Nature can be a cruel mistress or a joyful friend. This poor, spent poppy was in its full glory only two days ago, when I was gardening and taking a few pics on Friday morning, while we were waiting for Mark to recover from his day out on Thursday with Chris.
I’ve had more time to spend outside today (dodging the rain) and have spent a pleasant afternoon, no longer having to worry about entertaining, cooking or tour-guiding, after ten days of needing to think about such things. Finally, the plants my Mum brought round for me a couple of weeks ago are all in their tubs and pots and all that remains for me to do is water them and enjoy their colour and scent.

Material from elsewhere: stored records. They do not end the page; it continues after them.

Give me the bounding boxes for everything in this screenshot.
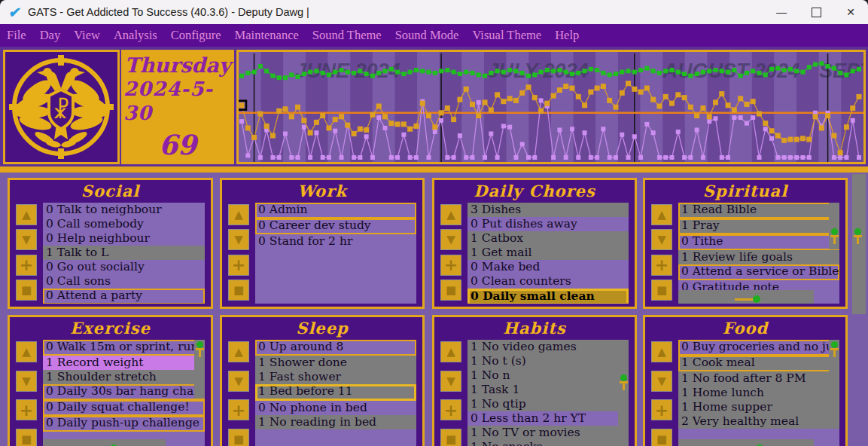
list-item[interactable]: 0 Less than 2 hr YT bbox=[468, 411, 629, 426]
list-item[interactable]: 1 No video games bbox=[468, 340, 629, 354]
mark-item-button[interactable]: ■ bbox=[228, 280, 249, 301]
v-scroll-thumb[interactable] bbox=[619, 374, 628, 391]
mark-item-button[interactable]: ■ bbox=[651, 429, 672, 446]
scroll-down-button[interactable]: ▼ bbox=[16, 371, 37, 392]
list-item[interactable]: 1 Shoulder stretch bbox=[43, 370, 205, 384]
list-item[interactable]: 0 Help neighbour bbox=[43, 231, 205, 246]
list-item[interactable]: 0 Go out socially bbox=[43, 260, 205, 274]
list-item[interactable]: 0 Stand for 2 hr bbox=[255, 234, 416, 249]
scroll-up-button[interactable]: ▲ bbox=[228, 341, 249, 362]
list-item[interactable]: 1 Talk to L bbox=[43, 246, 205, 260]
menu-item-visual-theme[interactable]: Visual Theme bbox=[465, 24, 548, 47]
mark-item-button[interactable]: ■ bbox=[651, 280, 672, 301]
list-item[interactable]: 3 Dishes bbox=[468, 203, 629, 217]
add-item-button[interactable]: + bbox=[651, 399, 672, 420]
list-item[interactable]: 0 Admin bbox=[255, 203, 416, 218]
scroll-up-button[interactable]: ▲ bbox=[16, 341, 37, 362]
v-scroll-thumb[interactable] bbox=[195, 341, 204, 358]
v-scrollbar[interactable] bbox=[194, 340, 205, 399]
list-item[interactable]: 1 Home supper bbox=[678, 400, 839, 414]
mark-item-button[interactable]: ■ bbox=[228, 429, 249, 446]
list-item[interactable]: 1 Get mail bbox=[468, 246, 629, 260]
list-item[interactable]: 0 Up around 8 bbox=[255, 340, 416, 356]
window-scrollbar[interactable] bbox=[850, 173, 868, 446]
list-item[interactable]: 1 Bed before 11 bbox=[255, 384, 416, 401]
v-scrollbar[interactable] bbox=[829, 203, 839, 249]
list-item[interactable]: 1 No reading in bed bbox=[255, 415, 416, 429]
list-item[interactable]: 1 No snacks bbox=[468, 440, 629, 446]
list-item[interactable]: 1 Catbox bbox=[468, 231, 629, 246]
list-item[interactable]: 0 Attend a party bbox=[43, 289, 205, 304]
scroll-down-button[interactable]: ▼ bbox=[228, 371, 249, 392]
list-item[interactable]: 0 Call somebody bbox=[43, 217, 205, 231]
list-item[interactable]: 0 Buy groceries and no junk foo bbox=[678, 340, 839, 356]
list-item[interactable]: 0 Daily 30s bar hang challenge bbox=[43, 384, 205, 400]
add-item-button[interactable]: + bbox=[16, 255, 37, 276]
h-scrollbar[interactable] bbox=[678, 439, 814, 446]
list-item[interactable]: 1 Home lunch bbox=[678, 386, 839, 400]
scroll-up-button[interactable]: ▲ bbox=[16, 204, 37, 225]
list-item[interactable]: 0 Call sons bbox=[43, 274, 205, 289]
list-item[interactable]: 0 No phone in bed bbox=[255, 401, 416, 415]
v-scrollbar[interactable] bbox=[618, 340, 629, 446]
list-item[interactable]: 0 Daily small clean bbox=[468, 289, 629, 304]
list-item[interactable]: 0 Daily push-up challenge bbox=[43, 416, 205, 432]
list-item[interactable]: 0 Make bed bbox=[468, 260, 629, 274]
list-item[interactable]: 0 Talk to neighbour bbox=[43, 203, 205, 217]
menu-item-view[interactable]: View bbox=[67, 24, 107, 47]
add-item-button[interactable]: + bbox=[228, 399, 249, 420]
list-item[interactable]: 0 Career dev study bbox=[255, 218, 416, 234]
h-scrollbar[interactable] bbox=[43, 439, 166, 446]
menu-item-analysis[interactable]: Analysis bbox=[107, 24, 164, 47]
scroll-down-button[interactable]: ▼ bbox=[651, 229, 672, 250]
scroll-up-button[interactable]: ▲ bbox=[228, 204, 249, 225]
list-item[interactable]: 1 Fast shower bbox=[255, 370, 416, 384]
maximize-button[interactable] bbox=[799, 0, 833, 24]
mark-item-button[interactable]: ■ bbox=[16, 280, 37, 301]
list-item[interactable]: 1 No n bbox=[468, 368, 629, 383]
scroll-up-button[interactable]: ▲ bbox=[440, 204, 461, 225]
mark-item-button[interactable]: ■ bbox=[440, 429, 461, 446]
list-item[interactable]: 1 Task 1 bbox=[468, 383, 629, 397]
h-scrollbar[interactable] bbox=[678, 290, 814, 304]
menu-item-configure[interactable]: Configure bbox=[164, 24, 228, 47]
list-item[interactable]: 1 No t (s) bbox=[468, 354, 629, 368]
mark-item-button[interactable]: ■ bbox=[16, 429, 37, 446]
scroll-down-button[interactable]: ▼ bbox=[651, 371, 672, 392]
scroll-up-button[interactable]: ▲ bbox=[651, 204, 672, 225]
list-item[interactable]: 1 Shower done bbox=[255, 356, 416, 370]
add-item-button[interactable]: + bbox=[440, 255, 461, 276]
list-item[interactable]: 0 Tithe bbox=[678, 234, 839, 250]
menu-item-sound-mode[interactable]: Sound Mode bbox=[388, 24, 466, 47]
menu-item-maintenance[interactable]: Maintenance bbox=[228, 24, 306, 47]
h-scroll-thumb[interactable] bbox=[735, 295, 760, 303]
list-item[interactable]: 1 No qtip bbox=[468, 397, 629, 411]
menu-item-file[interactable]: File bbox=[0, 24, 33, 47]
list-item[interactable]: 0 Put dishes away bbox=[468, 217, 629, 231]
v-scroll-thumb[interactable] bbox=[830, 228, 839, 245]
v-scroll-thumb[interactable] bbox=[830, 341, 839, 358]
scroll-down-button[interactable]: ▼ bbox=[16, 229, 37, 250]
scroll-down-button[interactable]: ▼ bbox=[440, 229, 461, 250]
scroll-up-button[interactable]: ▲ bbox=[440, 341, 461, 362]
add-item-button[interactable]: + bbox=[651, 255, 672, 276]
list-item[interactable]: 0 Walk 15m or sprint, run san bbox=[43, 340, 205, 356]
list-item[interactable]: 1 Pray bbox=[678, 218, 839, 234]
list-item[interactable]: 1 Review life goals bbox=[678, 250, 839, 264]
list-item[interactable]: 1 Read Bible bbox=[678, 203, 839, 218]
close-button[interactable]: ✕ bbox=[833, 0, 868, 24]
add-item-button[interactable]: + bbox=[16, 399, 37, 420]
menu-item-day[interactable]: Day bbox=[33, 24, 68, 47]
mark-item-button[interactable]: ■ bbox=[440, 280, 461, 301]
minimize-button[interactable]: — bbox=[764, 0, 799, 24]
list-item[interactable]: 1 No TV or movies bbox=[468, 426, 629, 440]
list-item[interactable]: 0 Daily squat challenge! bbox=[43, 400, 205, 416]
list-item[interactable]: 0 Clean counters bbox=[468, 274, 629, 289]
list-item[interactable]: 1 Record weight bbox=[43, 356, 205, 370]
list-item[interactable]: 1 No food after 8 PM bbox=[678, 371, 839, 386]
list-item[interactable]: 2 Very healthy meal bbox=[678, 414, 839, 429]
scroll-down-button[interactable]: ▼ bbox=[440, 371, 461, 392]
menu-item-sound-theme[interactable]: Sound Theme bbox=[306, 24, 388, 47]
menu-item-help[interactable]: Help bbox=[548, 24, 586, 47]
scroll-down-button[interactable]: ▼ bbox=[228, 229, 249, 250]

It’s back to the grindstone for me tomorrow. I don’t know if I’m alone in that dry-mouthed fear of going back to work after a holiday but it happens every time I’ve been off. It’s a gradual build-up from starting to feel as though the holiday is more over than to come. By the end of the holiday, my trembling hands return, my chest pains are back and I can’t sleep for worrying about what awaits me.
It was exactly the same when I was at school – I can remember these fears and ‘symptoms’ ever since I started school. I’m sure that when my Mum reads this later she will remember the night before a new term really well. Me creeping back downstairs late at night crying about having to go back.
Funnily enough, many people send me messages on pbase saying that reading my diary helps them to realise their life:work balance struggle isn’t just them. They say that by seeing my hopes and fears displayed here they realise they are not alone and that others (well me anyway) go through it too. Perhaps someone would return the favour and let me know if this stuff is just me or if it’s something that happens to everyone.
I keep coming back to one thought – I am a sentient human being, not a machine, yet tomorrow morning, my feelings have to go on hold during the day and I become a machine, churning out work as though a factory production line. I have to switch off ‘me’, switch on ‘Linda Alstead, Commercial Director’ and breathe that life instead of the one that’s inside my heart. This is how nature has been brutal to me – it’s made me too soft inside.
Two years ago today I was offered 'the job of a lifetime' ........and decided to turn it down. Last year, I was working on compositions after being inspired by a new photography book we'd just bought.